Le partage des océans entre les pêcheurs et la baleine noire de l’Atlantique Nord représente un important défi pour la survie de l’espèce. Entre 1986 et 2006, des nécropsies ont été pratiquées sur 39 carcasses de baleines noires. Elles ont démontré qu’au moins 6 des baleines sont mortes à la suite des complications causées par des filets et des lignes de pêche. Douze autres baleines noires ont été observées pour la dernière fois en très mauvaise condition de santé après s’être emmêlées dans du matériel de pêche. De plus, l’analyse des photographies de baleines noires montre que 75% d’entre elles ont des cicatrices causées par des filets et des lignes de pêche 1 . Même si certaines baleines se libèrent éventuellement, plusieurs subissent une mort lente et douloureuse alors que les fils tranchent leurs peaux et leurs os.

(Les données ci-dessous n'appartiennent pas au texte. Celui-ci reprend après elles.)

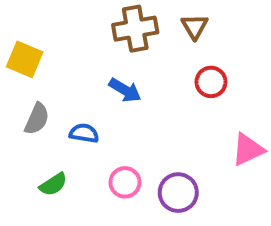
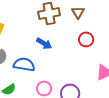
blue semicircle: (84, 133) -> (24, 64), size x1.5

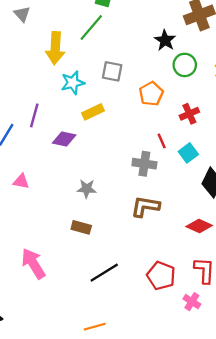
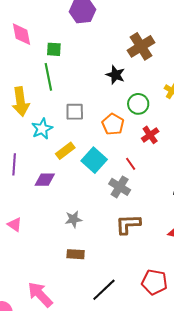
green line: (91, 28) -> (48, 77), turned -40
green circle: (185, 65) -> (138, 104), moved
cyan square: (188, 153) -> (94, 160), moved, size x1.4
gray cross: (144, 164) -> (120, 187), turned 35
pink triangle: (21, 181) -> (15, 225), turned 35

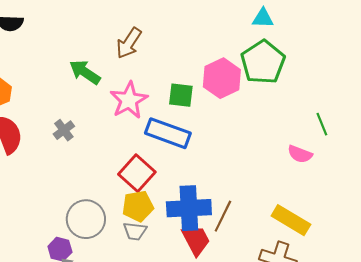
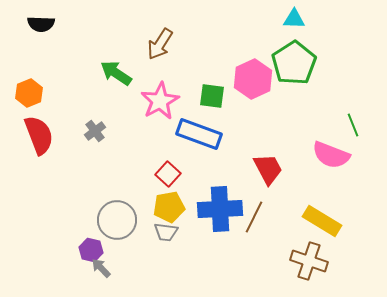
pink semicircle: (300, 154) -> (331, 155), size x1.5
red square: (137, 173) -> (168, 174), size x0.7
red trapezoid: (196, 240) -> (268, 169), moved

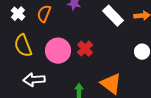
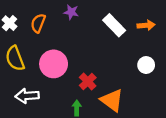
red cross: (85, 49) -> (88, 82), moved

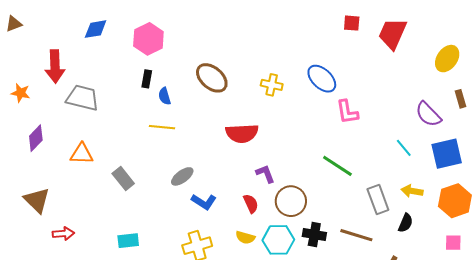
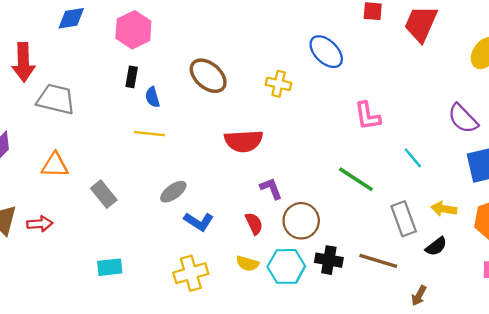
blue ellipse: (322, 79) -> (326, 52), moved
cyan line: (404, 148) -> (413, 158), moved
black semicircle: (406, 223) -> (436, 246), turned 30
red arrow: (63, 234) -> (40, 224), moved

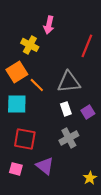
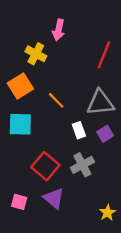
gray triangle: (69, 82) -> (100, 103), moved
orange line: (37, 85) -> (56, 100), moved
red square: (25, 139) -> (45, 166), moved, turned 30

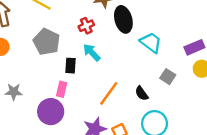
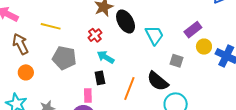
cyan trapezoid: (151, 42) -> (154, 35), turned 40
black rectangle: (71, 66) -> (100, 78), moved
black semicircle: (142, 93) -> (158, 81), size x1.6

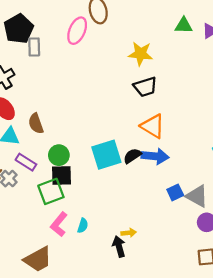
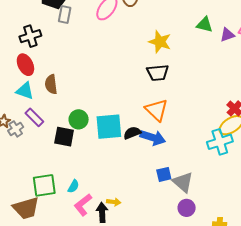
green circle: (59, 155) -> (79, 119), moved
green square: (51, 191) -> (44, 185), moved
pink L-shape: (59, 224) -> (83, 205), moved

a) Une vue aérienne d’une baleine noire de l’Atlantique Nord ayant d’importantes cicatrices à la base de la queue causées par des filets et des lignes de pêche. b) Cette baleine noire, nommée Piper, a été observée pour la première fois en 1993. Depuis, elle s’est emmêlée à deux reprises mais, en avril 2005, elle a été aperçue sans trace d’équipement de pêche.
Afin de venir en aide aux mammifères marins, plusieurs réseaux d’urgence ont été organisés le long de la côte est du Canada et des États-Unis. Dans la majorité des cas impliquants des baleines noires, les tentatives de sauvetage sont coordonnées par le Provincetown Center for Coastal Studies, organisme en parti subventionné par le gouvernement américain. Pour libérer les baleines, les équipes de sauveteurs utilisent des méthodes ancestrales datant de l’époque de la chasse à la baleine comme le kegging (méthode consistant à attacher des bouées pour ralentir et épuiser les baleines), et de technologies modernes comme les balises satellites. Une tentative de sauvetage peut s’étaler sur plusieurs mois. Malgré tous les efforts déployés, seulement 50% des baleines noires sont libérées par les sauveteurs. De plus, de nombreux cas de baleines noires en détresse demeurent inconnus. Afin de prévenir ces cas, des modifications aux méthodes de gestion et à l’équipement de pêche ont été suggérées. On préconise ainsi la fermeture de certaines zones de pêche, l’utilisation de lignes de fond coulantes et de joints brisables sous des tensions pré-determinées. Plusieurs de ces modifications sont présentement appliquées dans certaines régions mais un effort concerté de la part du Canada et des États-Unis est nécessaire afin d’étendre ces mesures dans tout le territoire fréquenté par la baleine noire.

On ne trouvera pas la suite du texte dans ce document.